Space complexity of grouping anagrams with hashmap

Question

I'm solving a leetcode question.

Q: Given an array of strings strs, group all anagrams together into sublists. You may return the output in any order.

Note: strs[i] is made up of lowercase English letters

class Solution:
    def groupAnagrams(self, strs: List[str]) -> List[List[str]]:
        # O(m*n) time complexity
        # O(m*n) space complexity
        d = {} # O(m) entries each with O(n) size
        for s in strs: # O(m)
            s_l = [0] * 26
            for c in s: # O(n)
                s_l[ord(c) - ord("a")] += 1
            t_l = tuple(s_l) # this is O(1) entry size with O(m) tuples
            if t_l in d:
                d[t_l].append(s)
            else:
                d[t_l] = [s]
        return d.values()

So, I thought the space complexity is O(m*n). There are O(m) entries in the dictionary, and each entry will have O(n) space, where m is the number of strings, and n is the length of the largest string (worst case is all the strings are the same length).

However, the solution I found in https://neetcode.io/problems/anagram-groups says the space complexity is O(m). Why?

Note that I have found many questions with this exact same problem, like [0] through [9] but none pertains to the space complexity.

0. Grouping anagrams
1. get list of anagrams from a dictionary
2. Group Anagrams - LeetCode
3. LeetCode 49 Group Anagrams
4. Group anagrams in leetcode without sorting
5. How to group anagrams in a string into an array
6. Group together all the anagrams
7. Group anagrams Leetcode question (python) this one also uses the solution for neetcode. No mention of space complexity unfortunately
8. big O of group anagram algorithm
9. How do I group different anagrams together from a given string array?

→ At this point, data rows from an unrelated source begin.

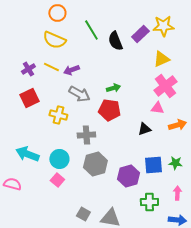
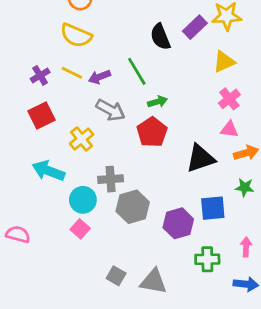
green line: (91, 30) -> (137, 71), moved
pink cross: (165, 86) -> (229, 99), size x0.7
pink triangle: (157, 108) -> (229, 129), moved
red pentagon: (109, 110) -> (152, 132), turned 30
yellow cross: (58, 115) -> (82, 139), turned 36
black triangle: (144, 129) -> (200, 158), size x1.6
gray cross: (86, 135) -> (111, 179), moved
cyan arrow: (27, 154) -> (48, 171), moved
green star: (175, 163) -> (245, 187), moved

This question: String anagrams grouping | Improvements and Analyzing time complexity also agrees with my space complexity, but sadly there are no answers so I don't know who is right, if me and the questioner or neetcode.

Answer 1

The space used by the string contents comes from the input. You're not making copies of the strings in the d dictionary, just references to the input strings. So this is not considered part of the space complexity of the algorithm.